Saved entries:
--*--
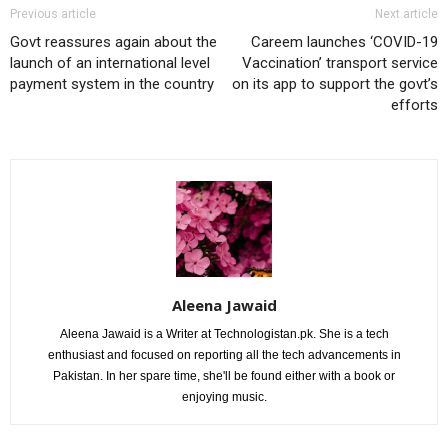
Previous article
Next article
Govt reassures again about the
Careem launches ‘COVID-19
launch of an international level
Vaccination’ transport service
payment system in the country
on its app to support the govt’s
efforts
Aleena Jawaid
Aleena Jawaid is a Writer at Technologistan.pk. She is a tech
enthusiast and focused on reporting all the tech advancements in
Pakistan. In her spare time, she'll be found either with a book or
enjoying music.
--*--
Your answer must consist of the entries, unchanged, with no pictures in it.

Previous article
Next article
Govt reassures again about the
Careem launches ‘COVID-19
launch of an international level
Vaccination’ transport service
payment system in the country
on its app to support the govt’s
efforts
Aleena Jawaid
Aleena Jawaid is a Writer at Technologistan.pk. She is a tech
enthusiast and focused on reporting all the tech advancements in
Pakistan. In her spare time, she'll be found either with a book or
enjoying music.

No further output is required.